Om uw persoonlijke beste piekstroom te vinden:
- Voer twee weken lang twee keer per dag een piekstroomtest uit.
- Doe ze op hetzelfde tijdstip in de ochtend en in de vroege avond.
- Doe de test voordat u een inhalator gebruikt of volg de instructies van uw zorgverlener.
Zodra u uw persoonlijk beste piekstroomgetal hebt bepaald, blijft u de piekstroom dagelijks uitvoeren of volgens de instructies van uw zorgverlener. Regelmatig gebruik van piekstroom zal u helpen vroege afnames in de luchtstroom te herkennen en zal worden gebruikt om uw astmazorg te begeleiden. Uw zorgverlener kan deze nummers gebruiken om een plan op te stellen om u te helpen uw astma onder controle te houden. Dit heet een Astma-actieplan.
Hoe gebruikt u uw Astma-actieplan?
Door uw piekstromen dagelijks bij te houden en te begrijpen hoe dit verband houdt met veranderingen in astma, kunt u astma-episodes beter beheersen. Om te helpen begrijpen hoe dit werkt, gebruiken zorgverleners het “verkeerslicht”-systeem.
Uw Astma-actieplan heeft drie zones: groen, geel en rood.
- Groene zone: Uw astma is goed onder controle. Piekstroom is 80% tot 100% van uw persoonlijk record.
- Gele zone: Uw astma wordt erger of is slecht onder controle. Piekstroom is 50% tot 80% van uw persoonlijk record.
- rode zone: Uw astma is ernstig. Het vereist spoedeisende zorg. Piekstroom is minder dan 50% van uw persoonlijk record.

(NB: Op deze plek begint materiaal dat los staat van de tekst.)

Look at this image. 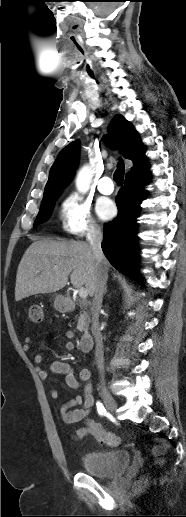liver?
I'll use <instances>...</instances> for the list:
<instances>
[{
	"instance_id": "1",
	"label": "liver",
	"mask_w": 186,
	"mask_h": 517,
	"mask_svg": "<svg viewBox=\"0 0 186 517\" xmlns=\"http://www.w3.org/2000/svg\"><path fill=\"white\" fill-rule=\"evenodd\" d=\"M109 263L105 259V268ZM96 261L91 246L80 241L39 240L24 253L17 270L15 300L35 294L56 292L70 280L73 286L85 285L94 295Z\"/></svg>"
}]
</instances>
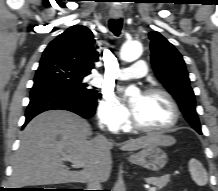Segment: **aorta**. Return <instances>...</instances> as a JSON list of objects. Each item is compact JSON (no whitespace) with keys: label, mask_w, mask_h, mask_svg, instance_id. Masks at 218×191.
I'll use <instances>...</instances> for the list:
<instances>
[{"label":"aorta","mask_w":218,"mask_h":191,"mask_svg":"<svg viewBox=\"0 0 218 191\" xmlns=\"http://www.w3.org/2000/svg\"><path fill=\"white\" fill-rule=\"evenodd\" d=\"M142 51L141 43L135 41L126 42L121 47L120 57L125 62H133L141 56ZM139 93V89L135 86H130L125 91V95L129 97L137 96Z\"/></svg>","instance_id":"1"}]
</instances>
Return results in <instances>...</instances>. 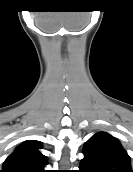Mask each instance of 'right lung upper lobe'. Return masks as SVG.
I'll use <instances>...</instances> for the list:
<instances>
[{
    "label": "right lung upper lobe",
    "instance_id": "1",
    "mask_svg": "<svg viewBox=\"0 0 133 172\" xmlns=\"http://www.w3.org/2000/svg\"><path fill=\"white\" fill-rule=\"evenodd\" d=\"M41 147V143L35 140L23 142L5 160L0 172H46L47 158L39 152Z\"/></svg>",
    "mask_w": 133,
    "mask_h": 172
}]
</instances>
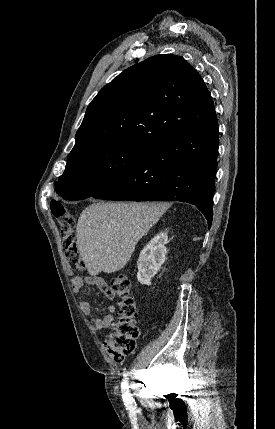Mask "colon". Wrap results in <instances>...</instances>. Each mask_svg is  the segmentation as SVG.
Returning <instances> with one entry per match:
<instances>
[{"label": "colon", "instance_id": "colon-1", "mask_svg": "<svg viewBox=\"0 0 275 429\" xmlns=\"http://www.w3.org/2000/svg\"><path fill=\"white\" fill-rule=\"evenodd\" d=\"M51 211L60 226L61 236L65 243L67 264L72 269L83 270L85 265L76 242L74 217L67 207L59 201H52ZM110 288L114 295L119 298V316L103 345L107 354L115 362L121 363L136 348V341L139 337L138 310L131 295L130 280L126 275L118 274L113 277Z\"/></svg>", "mask_w": 275, "mask_h": 429}]
</instances>
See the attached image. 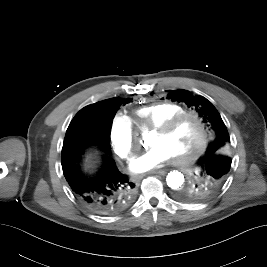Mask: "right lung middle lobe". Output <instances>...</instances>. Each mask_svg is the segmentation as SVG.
<instances>
[{
    "label": "right lung middle lobe",
    "instance_id": "dd1d6c3e",
    "mask_svg": "<svg viewBox=\"0 0 267 267\" xmlns=\"http://www.w3.org/2000/svg\"><path fill=\"white\" fill-rule=\"evenodd\" d=\"M122 104H126V103L117 102V101L110 102L103 107V110L101 112L104 115L107 126L104 132L103 138H102V148L100 150L106 154H109L111 151V146H110L111 124H112L113 118L115 117L116 112L119 110Z\"/></svg>",
    "mask_w": 267,
    "mask_h": 267
}]
</instances>
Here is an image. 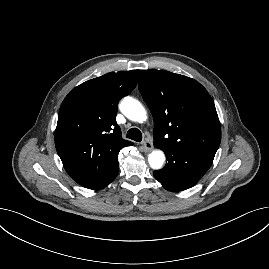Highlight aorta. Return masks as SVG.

Om de nummerbereiken voor uw Astma-actieplanzones te vinden, vermenigvuldigt u uw persoonlijke beste piekstroom met 1,0 (100%), 0,8 (80%) en 0,5 (50%). Noteer deze bereiken in uw astmadagboek, zodat u ze gemakkelijk kunt raadplegen.
Als uw persoonlijk beste piekdebiet bijvoorbeeld 400 LPM is, zijn de zones:
- Groene zone: 320 LPM tot 400 LPM (80% tot 100%).
- Gele zone: 200 LPM tot 320 LPM (50% tot 80%).
- rode zone: Minder dan 200 LPM (minder dan 50%).
Als u zich in de gele of rode zone bevindt, moet u uw geneesmiddel aanpassen volgens de instructies van uw zorgverlener. U gebruikt de piekstroomwaarden en symptomen om actie te ondernemen om gezond te worden of te blijven. Zorg ervoor dat u uw Astma-actieplan begrijpt en kunt volgen. Als u vragen heeft, vraag dan uw zorgverlener om uitleg.
Wanneer u uw zorgverlener ziet, neem dan de informatie mee die u in uw astmadagboek hebt genoteerd, samen met uw piekstroommeter om er zeker van te zijn dat u deze correct gebruikt.